++++ DATA SECTION
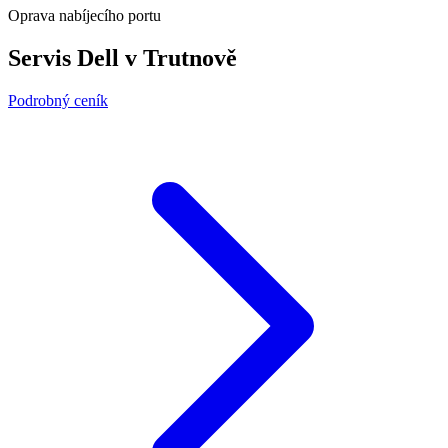
Oprava nabíjecího portu
Servis Dell v Trutnově
Podrobný ceník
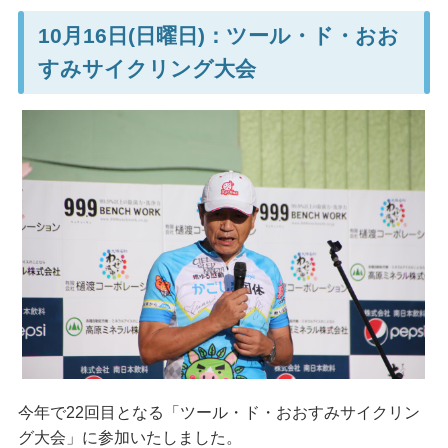
10月16日(日曜日)：ツール・ド・おお
すみサイクリング大会
今年で22回目となる「ツール・ド・おおすみサイクリン
グ大会」に参加いたしました。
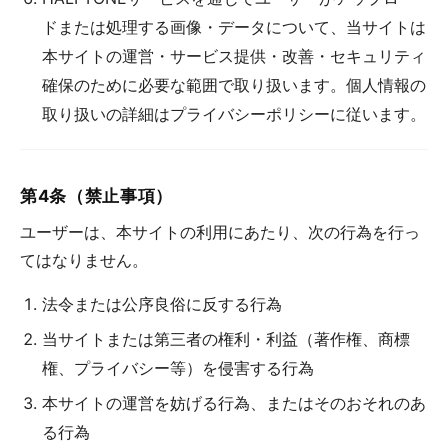
ドまたは処理する画像・データについて、当サイトは
本サイトの運営・サービス提供・改善・セキュリティ
確保のために必要な範囲で取り扱います。個人情報の
取り扱いの詳細はプライバシーポリシーに従います。
第4条（禁止事項）
ユーザーは、本サイトの利用にあたり、次の行為を行っ
てはなりません。
法令または公序良俗に反する行為
当サイトまたは第三者の権利・利益（著作権、商標
権、プライバシー等）を侵害する行為
本サイトの運営を妨げる行為、またはそのおそれのあ
る行為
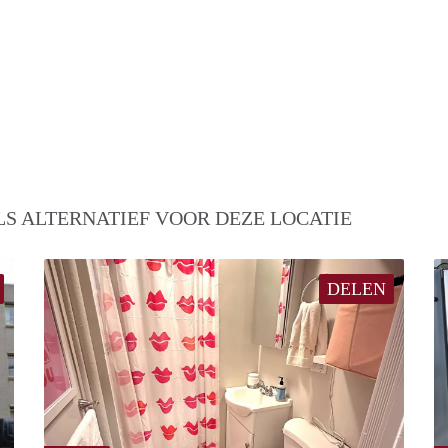
S ALTERNATIEF VOOR DEZE LOCATIE
DELEN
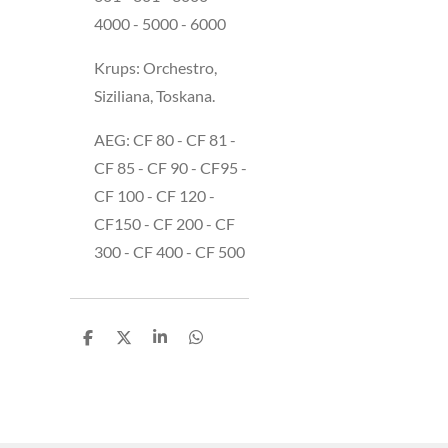
4000 - 5000 - 6000
Krups: Orchestro,
Siziliana, Toskana.
AEG: CF 80 - CF 81 -
CF 85 - CF 90 - CF95 -
CF 100 - CF 120 -
CF150 - CF 200 - CF
300 - CF 400 - CF 500
T
T
T
T
e
e
e
e
i
i
i
i
l
l
l
l
e
e
e
e
n
n
n
n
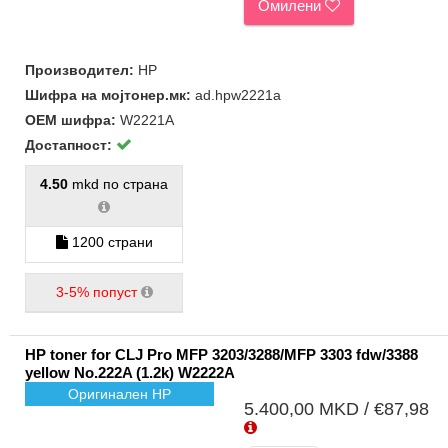
Омилени
Производител:
HP
Шифра на мојтонер.мк:
ad.hpw2221a
ОЕМ шифра:
W2221A
Достапност:
4.50
mkd по страна
1200 страни
3-5% попуст
HP toner for CLJ Pro MFP 3203/3288/MFP 3303 fdw/3388
yellow No.222A (1.2k) W2222A
Оригинален HP
5.400,00 MKD / €87,98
++++++++
> [EXERCISE REQUIREMENTS]: Repeat the records in full, exactly as they appear, without the pictures.

> [RESPONSE TO THIS EXERCISE]:
Oprava nabíjecího portu
Servis Dell v Trutnově
Podrobný ceník
10月16日(日曜日)：ツール・ド・おお
すみサイクリング大会
今年で22回目となる「ツール・ド・おおすみサイクリン
グ大会」に参加いたしました。
ドまたは処理する画像・データについて、当サイトは
本サイトの運営・サービス提供・改善・セキュリティ
確保のために必要な範囲で取り扱います。個人情報の
取り扱いの詳細はプライバシーポリシーに従います。
第4条（禁止事項）
ユーザーは、本サイトの利用にあたり、次の行為を行っ
てはなりません。
法令または公序良俗に反する行為
当サイトまたは第三者の権利・利益（著作権、商標
権、プライバシー等）を侵害する行為
本サイトの運営を妨げる行為、またはそのおそれのあ
る行為
S ALTERNATIEF VOOR DEZE LOCATIE
DELEN
4000 - 5000 - 6000
Krups: Orchestro,
Siziliana, Toskana.
AEG: CF 80 - CF 81 -
CF 85 - CF 90 - CF95 -
CF 100 - CF 120 -
CF150 - CF 200 - CF
300 - CF 400 - CF 500
T
T
T
T
e
e
e
e
i
i
i
i
l
l
l
l
e
e
e
e
n
n
n
n
Омилени
Производител:
HP
Шифра на мојтонер.мк:
ad.hpw2221a
ОЕМ шифра:
W2221A
Достапност:
4.50
mkd по страна
1200 страни
3-5% попуст
HP toner for CLJ Pro MFP 3203/3288/MFP 3303 fdw/3388
yellow No.222A (1.2k) W2222A
Оригинален HP
5.400,00 MKD / €87,98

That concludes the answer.